### Recorded information
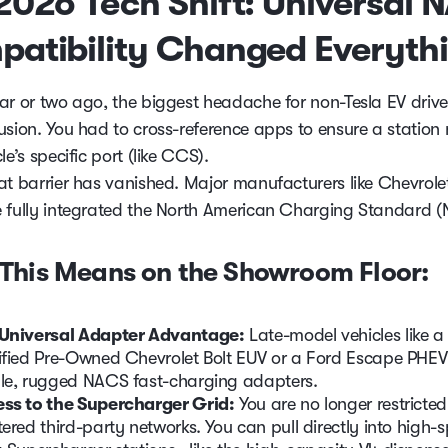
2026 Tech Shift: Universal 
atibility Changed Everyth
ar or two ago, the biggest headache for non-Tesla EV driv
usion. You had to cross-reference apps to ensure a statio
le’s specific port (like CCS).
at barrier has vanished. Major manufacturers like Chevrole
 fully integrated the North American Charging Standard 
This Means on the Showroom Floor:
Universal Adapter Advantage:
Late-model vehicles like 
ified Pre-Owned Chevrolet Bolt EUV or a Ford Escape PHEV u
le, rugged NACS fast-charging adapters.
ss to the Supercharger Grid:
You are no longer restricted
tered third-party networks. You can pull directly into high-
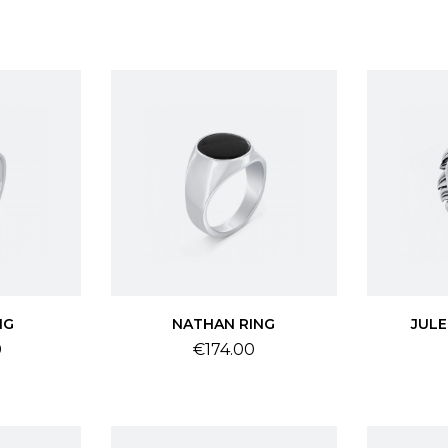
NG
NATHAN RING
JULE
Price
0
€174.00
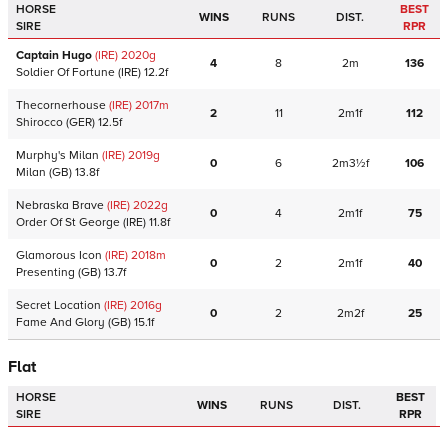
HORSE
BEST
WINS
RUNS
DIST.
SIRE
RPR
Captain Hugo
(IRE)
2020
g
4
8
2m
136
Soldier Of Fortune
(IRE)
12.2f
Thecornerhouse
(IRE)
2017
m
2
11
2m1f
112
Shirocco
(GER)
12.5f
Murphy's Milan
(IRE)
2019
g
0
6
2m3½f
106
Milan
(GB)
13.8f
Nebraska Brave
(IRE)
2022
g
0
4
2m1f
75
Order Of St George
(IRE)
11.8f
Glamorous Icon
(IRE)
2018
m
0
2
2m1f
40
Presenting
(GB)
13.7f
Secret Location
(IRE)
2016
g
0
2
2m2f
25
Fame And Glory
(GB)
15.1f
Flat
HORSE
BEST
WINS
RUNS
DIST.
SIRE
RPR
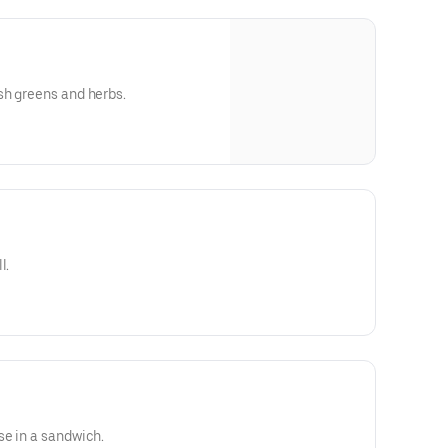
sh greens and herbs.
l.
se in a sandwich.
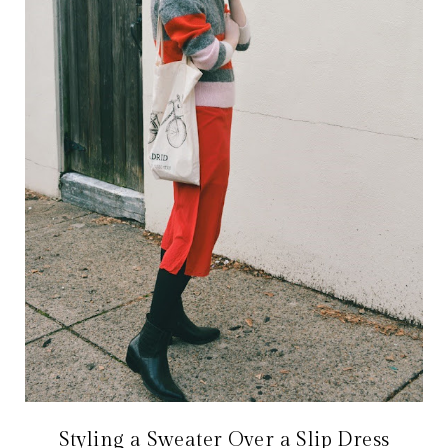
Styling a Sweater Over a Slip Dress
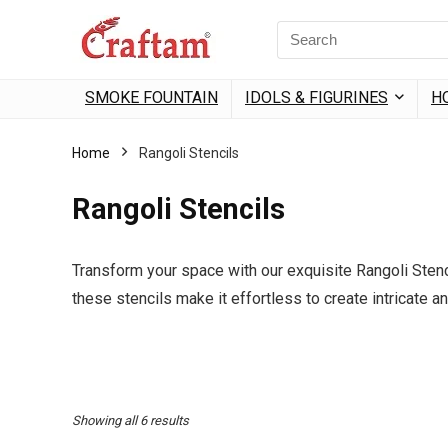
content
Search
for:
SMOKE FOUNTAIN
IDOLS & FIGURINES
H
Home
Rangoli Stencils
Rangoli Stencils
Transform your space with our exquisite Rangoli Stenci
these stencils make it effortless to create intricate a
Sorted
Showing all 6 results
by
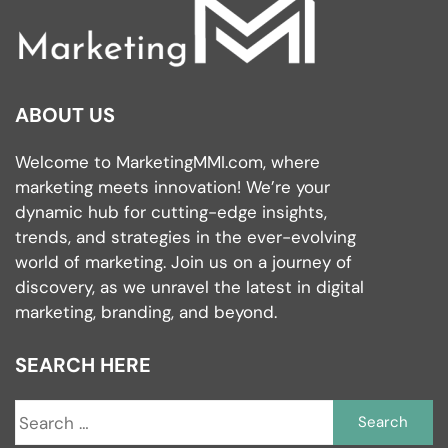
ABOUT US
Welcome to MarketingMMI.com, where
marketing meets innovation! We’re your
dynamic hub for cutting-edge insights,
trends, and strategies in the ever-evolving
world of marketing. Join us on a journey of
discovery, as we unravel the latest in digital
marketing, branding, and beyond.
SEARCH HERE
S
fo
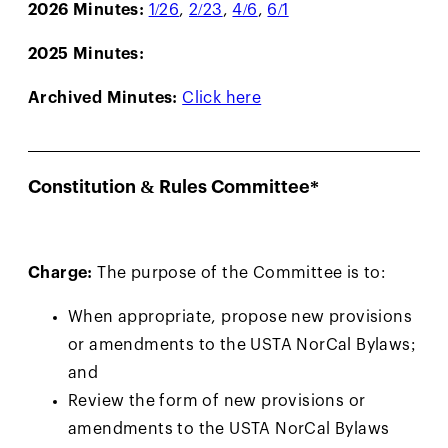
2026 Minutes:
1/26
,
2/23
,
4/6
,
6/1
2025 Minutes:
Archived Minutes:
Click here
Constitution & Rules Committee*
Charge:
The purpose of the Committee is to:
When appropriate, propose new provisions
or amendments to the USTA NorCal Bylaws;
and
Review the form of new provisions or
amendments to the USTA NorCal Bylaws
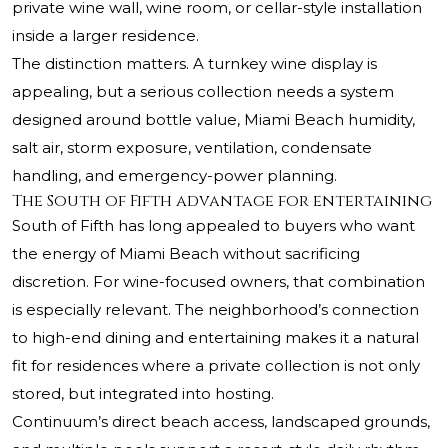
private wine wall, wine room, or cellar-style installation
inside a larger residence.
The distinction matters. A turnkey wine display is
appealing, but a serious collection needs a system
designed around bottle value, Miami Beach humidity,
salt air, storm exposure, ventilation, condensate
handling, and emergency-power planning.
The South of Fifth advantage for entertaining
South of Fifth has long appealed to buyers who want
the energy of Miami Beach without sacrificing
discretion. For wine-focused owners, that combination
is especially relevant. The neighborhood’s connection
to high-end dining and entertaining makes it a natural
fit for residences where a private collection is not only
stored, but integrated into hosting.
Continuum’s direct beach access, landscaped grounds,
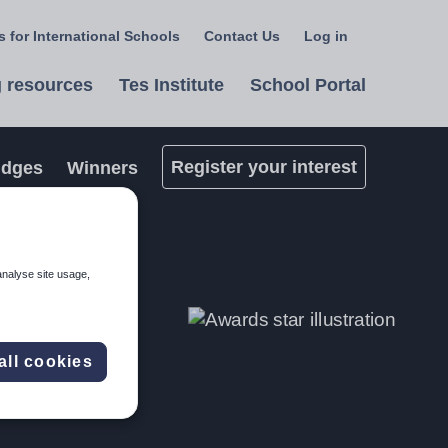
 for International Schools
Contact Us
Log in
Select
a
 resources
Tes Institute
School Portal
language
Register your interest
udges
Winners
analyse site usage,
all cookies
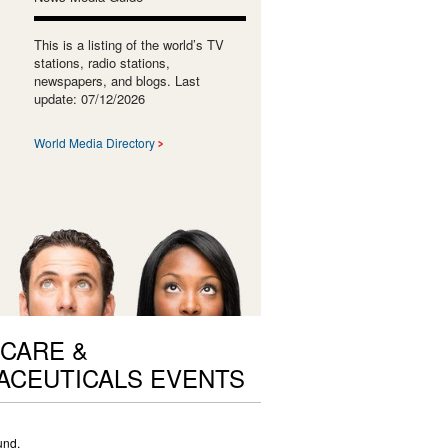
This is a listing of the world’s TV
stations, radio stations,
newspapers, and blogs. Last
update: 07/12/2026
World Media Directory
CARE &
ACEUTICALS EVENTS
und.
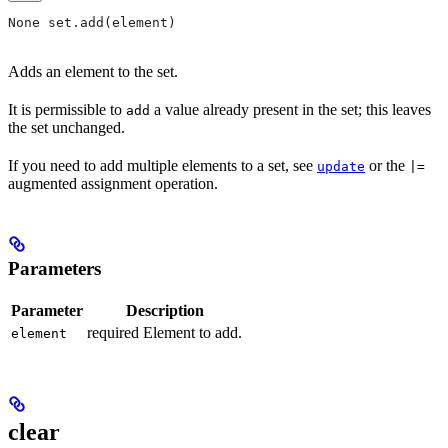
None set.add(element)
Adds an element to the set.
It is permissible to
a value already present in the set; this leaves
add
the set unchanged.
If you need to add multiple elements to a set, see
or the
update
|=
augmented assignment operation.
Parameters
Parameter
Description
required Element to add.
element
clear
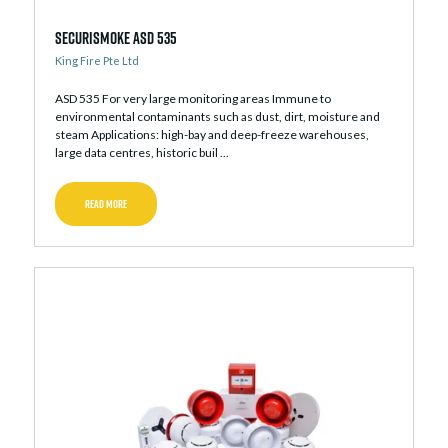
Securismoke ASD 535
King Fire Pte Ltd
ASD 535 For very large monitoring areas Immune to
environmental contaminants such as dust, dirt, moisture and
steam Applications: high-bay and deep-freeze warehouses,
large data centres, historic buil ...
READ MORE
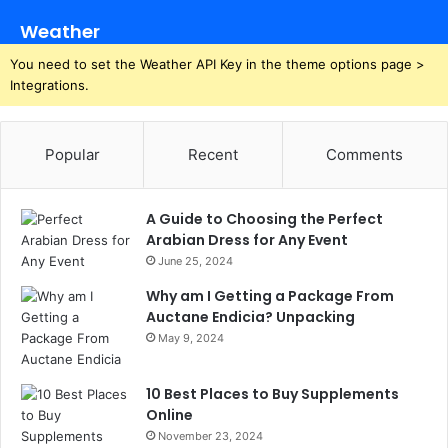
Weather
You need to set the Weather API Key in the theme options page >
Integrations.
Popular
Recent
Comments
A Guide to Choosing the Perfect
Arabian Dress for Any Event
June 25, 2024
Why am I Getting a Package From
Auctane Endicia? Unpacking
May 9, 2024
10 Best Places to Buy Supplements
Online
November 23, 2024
---
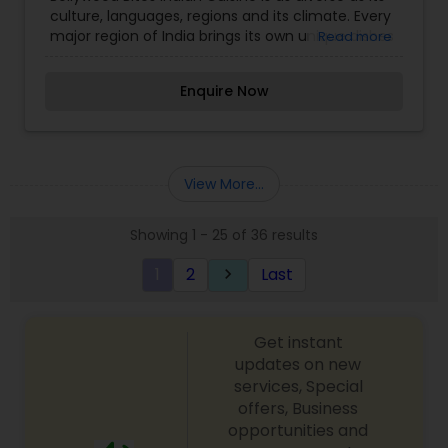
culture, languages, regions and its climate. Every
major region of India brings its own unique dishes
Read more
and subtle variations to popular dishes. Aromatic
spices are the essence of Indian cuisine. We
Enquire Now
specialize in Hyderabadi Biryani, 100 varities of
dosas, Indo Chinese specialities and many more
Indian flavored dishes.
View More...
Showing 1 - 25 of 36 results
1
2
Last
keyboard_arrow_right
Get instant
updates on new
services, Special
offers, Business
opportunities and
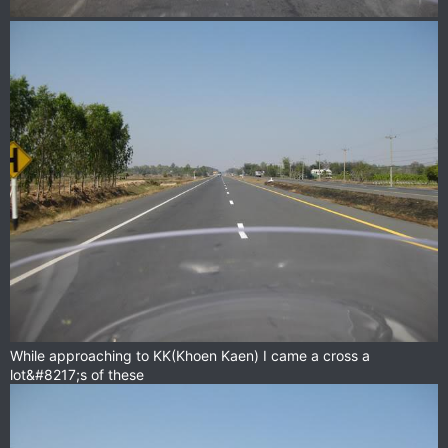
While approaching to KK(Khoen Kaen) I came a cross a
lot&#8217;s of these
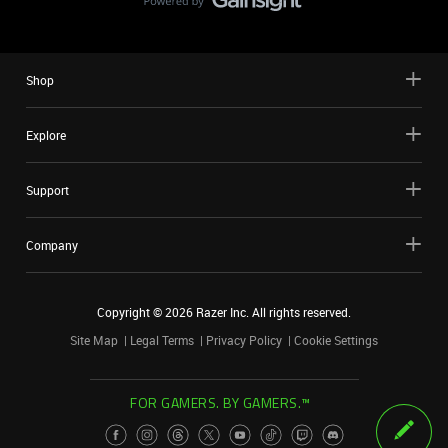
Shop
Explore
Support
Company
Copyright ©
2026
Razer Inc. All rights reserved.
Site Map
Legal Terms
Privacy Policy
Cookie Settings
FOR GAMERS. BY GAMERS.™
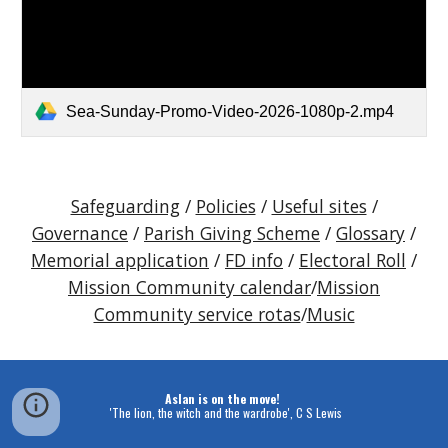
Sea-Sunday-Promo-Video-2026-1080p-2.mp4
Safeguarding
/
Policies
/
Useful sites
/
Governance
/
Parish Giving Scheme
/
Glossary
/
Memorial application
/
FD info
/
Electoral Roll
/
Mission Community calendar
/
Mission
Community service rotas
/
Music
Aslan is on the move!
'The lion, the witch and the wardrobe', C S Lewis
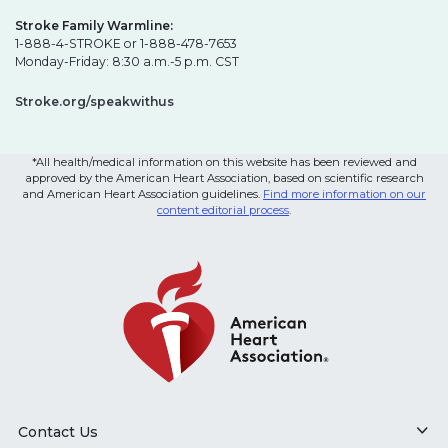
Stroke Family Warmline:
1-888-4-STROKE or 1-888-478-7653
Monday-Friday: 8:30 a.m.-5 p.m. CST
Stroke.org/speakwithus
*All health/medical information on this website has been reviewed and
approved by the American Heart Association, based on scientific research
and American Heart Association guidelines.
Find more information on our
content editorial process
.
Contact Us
...
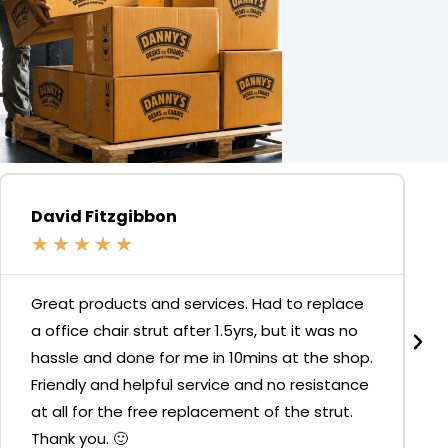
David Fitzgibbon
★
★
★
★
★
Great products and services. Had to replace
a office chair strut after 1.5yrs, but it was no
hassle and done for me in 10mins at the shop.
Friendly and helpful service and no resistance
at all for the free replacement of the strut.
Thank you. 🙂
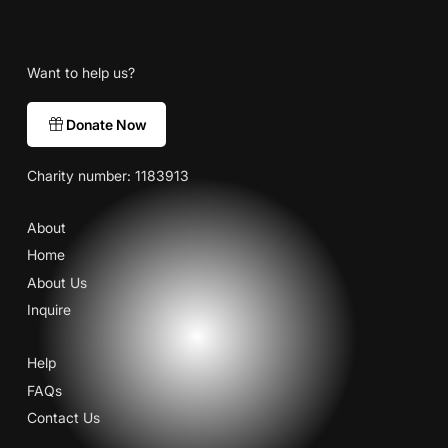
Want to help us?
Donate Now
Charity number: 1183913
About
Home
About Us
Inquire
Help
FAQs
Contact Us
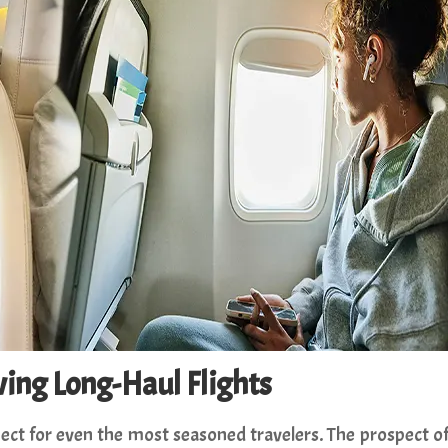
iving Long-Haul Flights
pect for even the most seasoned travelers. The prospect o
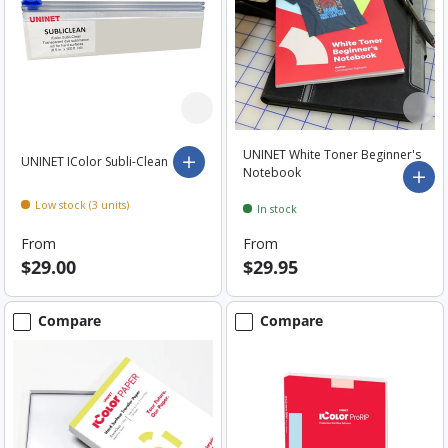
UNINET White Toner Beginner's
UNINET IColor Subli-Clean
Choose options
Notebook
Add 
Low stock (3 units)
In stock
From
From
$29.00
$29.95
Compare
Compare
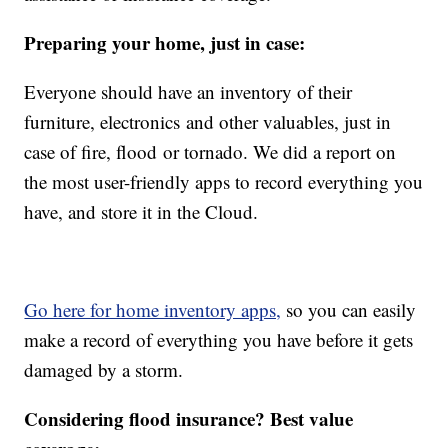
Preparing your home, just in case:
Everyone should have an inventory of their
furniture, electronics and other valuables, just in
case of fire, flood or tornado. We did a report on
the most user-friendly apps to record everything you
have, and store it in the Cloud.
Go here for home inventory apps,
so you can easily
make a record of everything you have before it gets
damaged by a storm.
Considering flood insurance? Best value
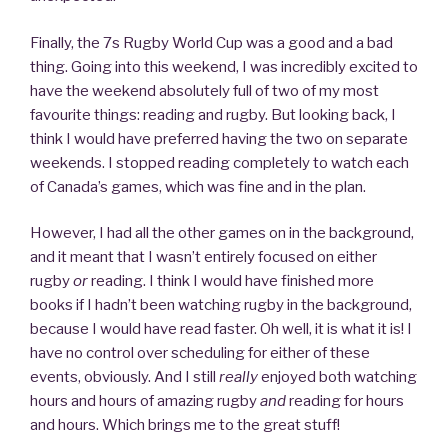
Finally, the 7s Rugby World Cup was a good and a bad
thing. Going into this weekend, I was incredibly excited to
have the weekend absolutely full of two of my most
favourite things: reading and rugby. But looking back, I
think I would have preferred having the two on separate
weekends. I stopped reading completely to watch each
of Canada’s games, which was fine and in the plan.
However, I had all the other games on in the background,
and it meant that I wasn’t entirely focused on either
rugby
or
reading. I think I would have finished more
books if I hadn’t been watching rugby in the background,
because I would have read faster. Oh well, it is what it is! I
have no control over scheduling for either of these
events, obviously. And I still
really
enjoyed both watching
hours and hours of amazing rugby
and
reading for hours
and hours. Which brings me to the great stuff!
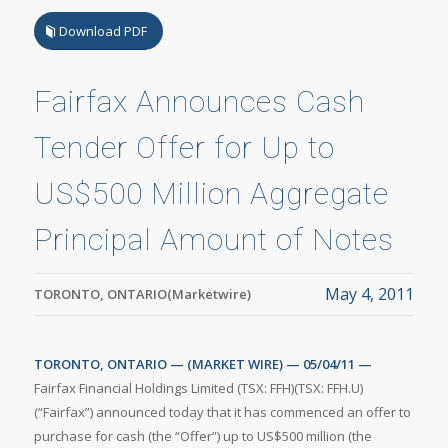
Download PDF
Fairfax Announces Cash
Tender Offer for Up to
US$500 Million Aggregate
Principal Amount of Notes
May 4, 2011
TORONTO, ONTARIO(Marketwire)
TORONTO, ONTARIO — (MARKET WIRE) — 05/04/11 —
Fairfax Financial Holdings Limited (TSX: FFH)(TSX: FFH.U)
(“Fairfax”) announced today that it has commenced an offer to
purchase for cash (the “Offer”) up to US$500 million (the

### Problem to solve
Give again the lines of the listing above that run from the one with "2026 Tech Shift: Universal" up to and including the one with "marketing, branding, and beyond.". Keep them exact and omit the pictures.

### Task answer
2026 Tech Shift: Universal 
atibility Changed Everyth
ar or two ago, the biggest headache for non-Tesla EV driv
usion. You had to cross-reference apps to ensure a statio
le’s specific port (like CCS).
at barrier has vanished. Major manufacturers like Chevrole
 fully integrated the North American Charging Standard 
This Means on the Showroom Floor:
Universal Adapter Advantage:
Late-model vehicles like 
ified Pre-Owned Chevrolet Bolt EUV or a Ford Escape PHEV u
le, rugged NACS fast-charging adapters.
ss to the Supercharger Grid:
You are no longer restricted
tered third-party networks. You can pull directly into high-
NG
NATHAN RING
JULE
Price
0
€174.00
HORSE
BEST
WINS
RUNS
DIST.
SIRE
RPR
Captain Hugo
(IRE)
2020
g
4
8
2m
136
Soldier Of Fortune
(IRE)
12.2f
Thecornerhouse
(IRE)
2017
m
2
11
2m1f
112
Shirocco
(GER)
12.5f
Murphy's Milan
(IRE)
2019
g
0
6
2m3½f
106
Milan
(GB)
13.8f
Nebraska Brave
(IRE)
2022
g
0
4
2m1f
75
Order Of St George
(IRE)
11.8f
Glamorous Icon
(IRE)
2018
m
0
2
2m1f
40
Presenting
(GB)
13.7f
Secret Location
(IRE)
2016
g
0
2
2m2f
25
Fame And Glory
(GB)
15.1f
Flat
HORSE
BEST
WINS
RUNS
DIST.
SIRE
RPR
sh greens and herbs.
l.
se in a sandwich.
Styling a Sweater Over a Slip Dress
content
Search
for:
SMOKE FOUNTAIN
IDOLS & FIGURINES
H
Home
Rangoli Stencils
Rangoli Stencils
Transform your space with our exquisite Rangoli Stenci
these stencils make it effortless to create intricate a
Sorted
Showing all 6 results
by
ABOUT US
Welcome to MarketingMMI.com, where
marketing meets innovation! We’re your
dynamic hub for cutting-edge insights,
trends, and strategies in the ever-evolving
world of marketing. Join us on a journey of
discovery, as we unravel the latest in digital
marketing, branding, and beyond.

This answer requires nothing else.